> Assigned task: Scan the lines below for the word "model". Copy each line you find it in.

> Recorded information:
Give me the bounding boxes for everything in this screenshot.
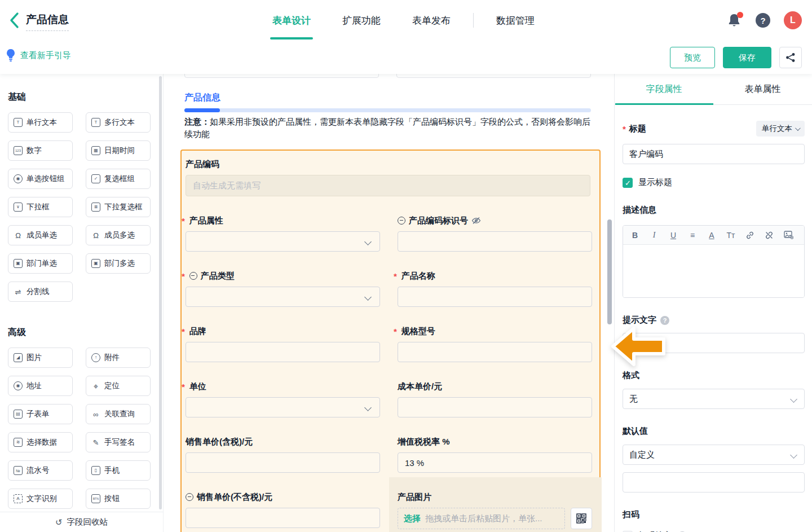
- field-type-member-multi[interactable]: Ω成员多选: [86, 225, 151, 245]
- tab-form-properties[interactable]: 表单属性: [713, 74, 812, 104]
- field-type-multi-line-text[interactable]: T多行文本: [86, 112, 151, 133]
- product-code-input[interactable]: 自动生成无需填写: [186, 175, 590, 196]
- field-label-product-code: 产品编码: [186, 158, 590, 170]
- brand-input[interactable]: [186, 342, 380, 362]
- field-type-single-line-text[interactable]: T单行文本: [8, 112, 73, 133]
- italic-icon[interactable]: I: [645, 226, 664, 245]
- field-type-radio-group[interactable]: ◉单选按钮组: [8, 169, 73, 189]
- preview-button[interactable]: 预览: [670, 47, 715, 68]
- field-type-department-multi[interactable]: ▣部门多选: [86, 253, 151, 274]
- spec-model-input[interactable]: [398, 342, 592, 362]
- field-title-input[interactable]: [623, 144, 805, 164]
- font-size-icon[interactable]: Tт: [721, 226, 740, 245]
- default-value-input[interactable]: [623, 472, 805, 493]
- field-type-divider[interactable]: ⇌分割线: [8, 282, 73, 302]
- field-recycle-bin[interactable]: ↺ 字段回收站: [0, 512, 163, 532]
- product-name-input[interactable]: [398, 287, 592, 307]
- image-upload-dropzone[interactable]: 选择 拖拽或单击后粘贴图片，单张...: [398, 508, 565, 529]
- tab-data-management[interactable]: 数据管理: [496, 0, 535, 41]
- field-label-product-image: 产品图片: [398, 491, 592, 503]
- selected-field-group[interactable]: 产品编码 自动生成无需填写 产品属性 产品编码标识号 产品类型: [180, 150, 601, 532]
- unit-select[interactable]: [186, 397, 380, 417]
- field-product-image[interactable]: 产品图片 选择 拖拽或单击后粘贴图片，单张...: [389, 477, 602, 532]
- font-color-icon[interactable]: A: [702, 226, 721, 245]
- field-type-number[interactable]: 123数字: [8, 140, 73, 161]
- underline-icon[interactable]: U: [664, 226, 683, 245]
- field-cost-price: 成本单价/元: [398, 380, 592, 417]
- product-type-select[interactable]: [186, 287, 380, 307]
- help-button[interactable]: ?: [756, 13, 770, 28]
- choose-file-link[interactable]: 选择: [404, 513, 421, 524]
- show-title-checkbox[interactable]: [623, 178, 633, 188]
- field-type-attachment[interactable]: ↑附件: [86, 348, 151, 368]
- cutoff-field-right[interactable]: [396, 74, 591, 78]
- field-type-dropdown[interactable]: ∨下拉框: [8, 197, 73, 217]
- page-title[interactable]: 产品信息: [26, 12, 69, 31]
- lightbulb-icon: [6, 49, 16, 62]
- help-icon[interactable]: ?: [660, 316, 669, 325]
- sidebar-scrollbar[interactable]: [159, 76, 162, 509]
- insert-link-icon[interactable]: [740, 226, 760, 245]
- dropdown-multi-icon: ≣: [91, 203, 100, 212]
- insert-image-icon[interactable]: [779, 226, 798, 245]
- sale-price-taxed-input[interactable]: [186, 452, 380, 473]
- notifications-button[interactable]: [727, 13, 742, 28]
- description-textarea[interactable]: [623, 245, 804, 297]
- default-value-select[interactable]: 自定义: [623, 445, 805, 465]
- share-icon: [785, 52, 796, 63]
- basic-section-title: 基础: [8, 91, 163, 103]
- product-attribute-select[interactable]: [186, 231, 380, 252]
- sale-price-untaxed-input[interactable]: [186, 508, 380, 528]
- tab-divider: [473, 13, 474, 28]
- cost-price-input[interactable]: [398, 397, 592, 417]
- field-type-checkbox-group[interactable]: ✓复选框组: [86, 169, 151, 189]
- vat-rate-input[interactable]: 13 %: [398, 452, 592, 473]
- field-type-select-data[interactable]: ≋选择数据: [8, 432, 73, 452]
- back-button[interactable]: [5, 10, 25, 30]
- tutorial-arrow: [610, 324, 667, 368]
- scan-upload-button[interactable]: [571, 508, 592, 529]
- field-type-member-single[interactable]: Ω成员单选: [8, 225, 73, 245]
- bold-icon[interactable]: B: [625, 226, 645, 245]
- field-type-address[interactable]: ◉地址: [8, 376, 73, 396]
- beginner-guide-link[interactable]: 查看新手引导: [6, 49, 71, 62]
- avatar[interactable]: L: [784, 11, 802, 29]
- field-type-location[interactable]: ⌖定位: [86, 376, 151, 396]
- subform-icon: ▤: [14, 410, 23, 419]
- properties-panel: 字段属性 表单属性 *标题 单行文本 显示标题 描述信息 B I U ≡ A T…: [615, 74, 812, 532]
- canvas-scrollbar[interactable]: [607, 219, 612, 324]
- cutoff-field-left[interactable]: [184, 74, 379, 78]
- select-data-icon: ≋: [14, 438, 23, 447]
- field-type-signature[interactable]: ✎手写签名: [86, 432, 151, 452]
- title-property-label: *标题: [623, 124, 646, 134]
- field-sale-price-untaxed: 销售单价(不含税)/元: [186, 491, 380, 532]
- field-type-department-single[interactable]: ▣部门单选: [8, 253, 73, 274]
- tab-form-publish[interactable]: 表单发布: [412, 0, 451, 41]
- tab-field-properties[interactable]: 字段属性: [615, 74, 713, 104]
- share-button[interactable]: [779, 47, 802, 68]
- field-type-image[interactable]: ◢图片: [8, 348, 73, 368]
- tab-extensions[interactable]: 扩展功能: [342, 0, 381, 41]
- field-type-switcher[interactable]: 单行文本: [756, 121, 805, 137]
- field-type-ocr[interactable]: A文字识别: [8, 489, 73, 509]
- field-type-subform[interactable]: ▤子表单: [8, 404, 73, 424]
- field-type-phone[interactable]: ▯手机: [86, 460, 151, 481]
- format-select[interactable]: 无: [623, 389, 805, 409]
- field-type-button[interactable]: BTN按钮: [86, 489, 151, 509]
- form-note: 注意：如果采用非预设的产品属性，需更新本表单隐藏字段「产品编码标识号」字段的公式…: [184, 116, 593, 140]
- button-field-icon: BTN: [91, 494, 100, 503]
- field-type-dropdown-multi[interactable]: ≣下拉复选框: [86, 197, 151, 217]
- field-label-spec-model: 规格型号: [398, 325, 592, 337]
- field-type-serial-number[interactable]: №流水号: [8, 460, 73, 481]
- divider-icon: ⇌: [14, 287, 23, 296]
- save-button[interactable]: 保存: [723, 47, 771, 68]
- form-section-title: 产品信息: [184, 92, 220, 104]
- product-code-identifier-input[interactable]: [398, 231, 592, 252]
- field-type-linked-query[interactable]: ∞关联查询: [86, 404, 151, 424]
- align-icon[interactable]: ≡: [683, 226, 702, 245]
- field-type-datetime[interactable]: ▦日期时间: [86, 140, 151, 161]
- format-label: 格式: [623, 370, 805, 381]
- remove-link-icon[interactable]: [760, 226, 779, 245]
- field-label-sale-price-taxed: 销售单价(含税)/元: [186, 436, 380, 448]
- tab-form-design[interactable]: 表单设计: [272, 0, 311, 41]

> Answer box:
- spec-model-input[interactable]: [398, 342, 592, 362]
- field-label-spec-model: 规格型号: [398, 325, 592, 337]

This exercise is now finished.